Notable short-seller Jim Chanos, referencing NVIDIA, questioned OpenAI's valuation logic:

"NVIDIA basically monopolizes the market, experiences rapid growth, has extremely high profit margins, and ample cash flow. So why would you give OpenAI a higher valuation?"

Profit Path: Burning Cash Until 2030, Can the Public Market Accept It

Reports suggest that OpenAI predicts it will continue to incur losses at least until 2030. This timeline makes public market investors, who are accustomed to evaluating profitability, quite anxious.

Some investors are concerned whether the funds raised from the IPO will be sufficient for OpenAI to reach profitability, or whether it will need to raise funds again, thereby diluting existing shareholder equity.

Mark Malek, Chief Investment Officer at Siebert Financial, stated that although OpenAI may struggle to achieve notable profitability in the short term, he would still consider building a position after the IPO, but would strictly control the size of the position—similar to his strategy when investing in Palantir many years ago.

Palantir currently has a sales ratio as high as 49 times, with a growth rate far exceeding its peers, but Malek believes Palantir's risks are still lower than those of OpenAI, due to its more flexible cost structure.

"If Palantir loses a government contract, that would be bad, but they can lay off workers. If you've spent five years building a data center, you can't just say 'never mind, stop it', Palantir is operating a Formula One car, while OpenAI is running a fully loaded cargo ship."

Analysts at JPMorgan highlighted in a report in January that OpenAI's initiative to introduce advertising in ChatGPT helps retain users but also noted that after the company announced significant spending plans on chips and data centers, customer sentiment towards OpenAI was "mixed".

Not everyone is sitting on the sidelines—some investors have clearly indicated that once OpenAI goes public, they will consider shorting its stock, betting that the public market's tolerance for its lengthy path to profitability is limited.

Chanos shares a similar stance. The core logic he conveys to clients is: "You should go long on chip production and short on chip storage." Implicitly, operating data centers is not a high-return business while OpenAI's business model heavily relies on significant investment in computational infrastructure.

Chanos also pointed out that there is currently a severe lack of financial information about OpenAI in the market, making in-depth analysis difficult. However, he expects that once OpenAI formally submits its IPO application, the public market will engage in fierce debate about its competitive landscape:

"Is this winner-takes-all, or does the market fragment like cloud computing? Or does one company become the standard and maintain it long-term like search engines? As it stands, the models are continually surpassing each other."

Disruption from Anthropic: Competitors Divert Funding and Attention

OpenAI's path to IPO also faces potential pressure from competitor Anthropic.

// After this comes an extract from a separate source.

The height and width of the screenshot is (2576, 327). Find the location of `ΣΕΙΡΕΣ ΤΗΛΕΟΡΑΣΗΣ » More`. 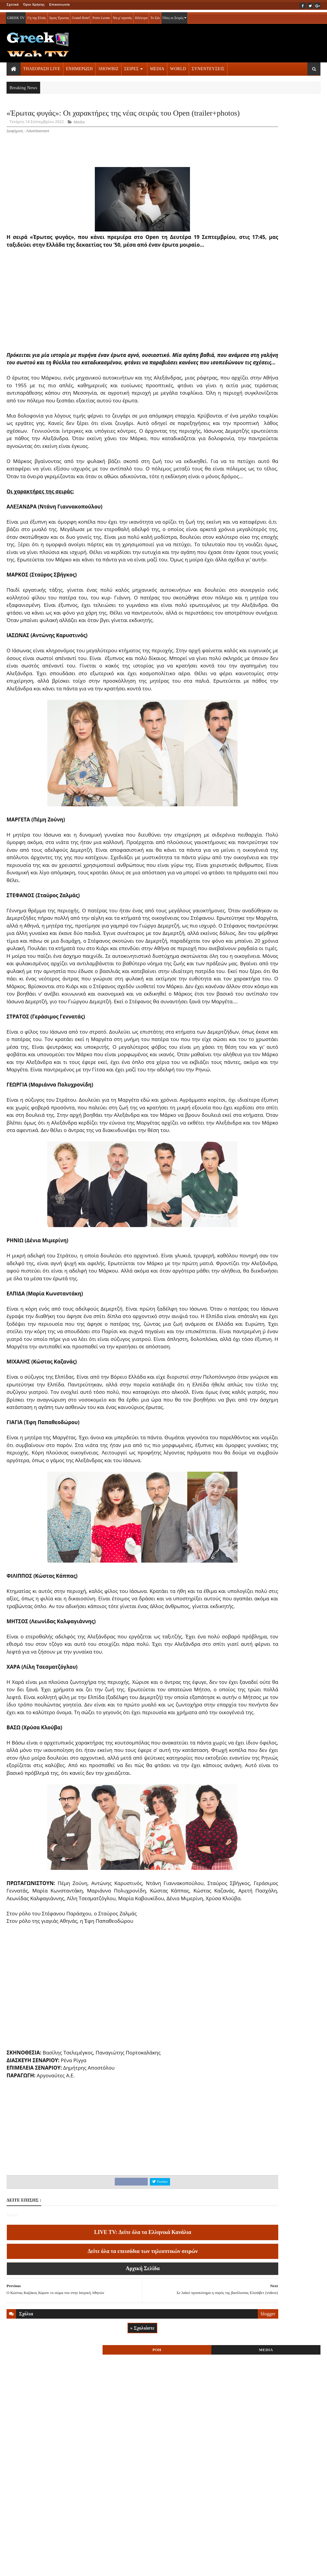

ΣΕΙΡΕΣ ΤΗΛΕΟΡΑΣΗΣ » More is located at coordinates (272, 410).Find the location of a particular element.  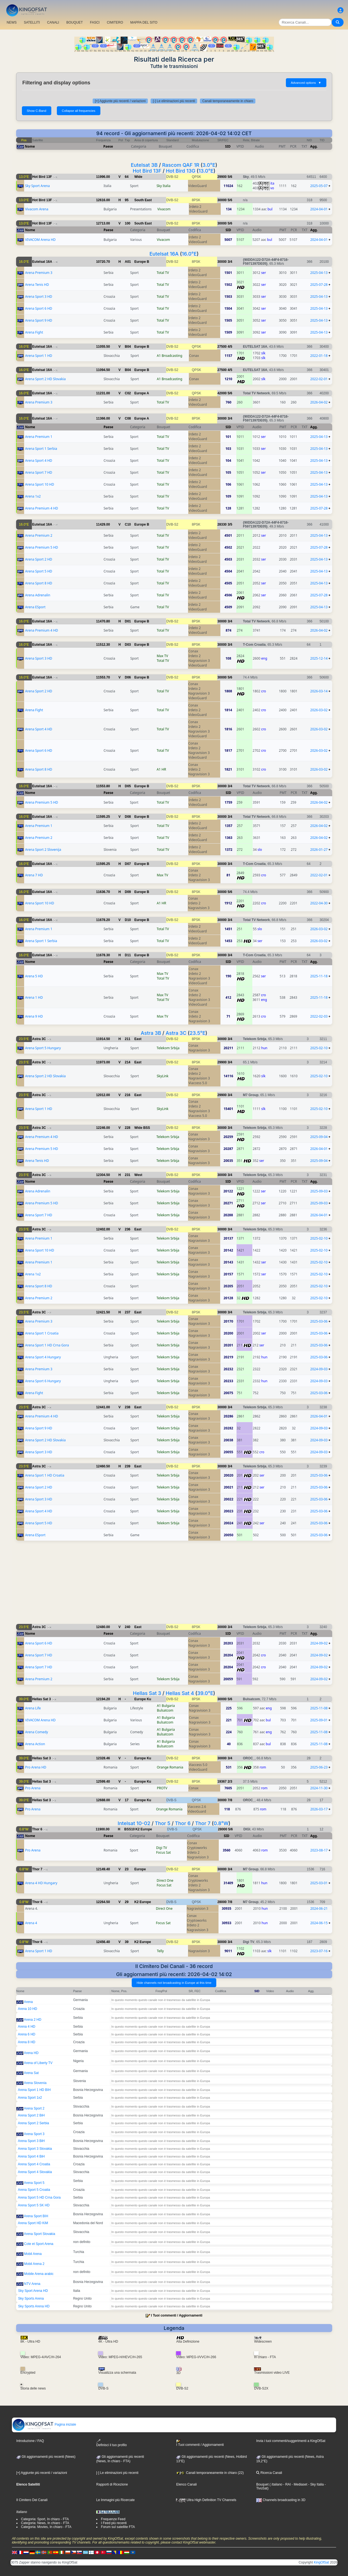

At Morgan Stanley's annual technology conference this week, Anthropic CEO Dario Amodei revealed that the company's annualized revenue run rate has doubled to $20 billion. Anthropic has recently completed a new round of financing, achieving a valuation of $380 billion, with strong sales momentum for its enterprise products like the AI programming tool Claude Code.

The Information previously reported that Anthropic expects its cost of training and operating AI models over the next few years to be much lower than OpenAI’s. Some investors are beginning to believe that, thanks to its success in the enterprise customer market—where clients are willing to pay a premium for AI services—Anthropic's long-term profitability may surpass that of OpenAI.

With Anthropic also preparing for its IPO, the two companies' IPOs may create competition, further diverting investors’ funds and enthusiasm. Investors like Chanos have clearly indicated a preference for Anthropic's relatively restrained computing power investment strategy, viewing it as a more prudent and sustainable business path.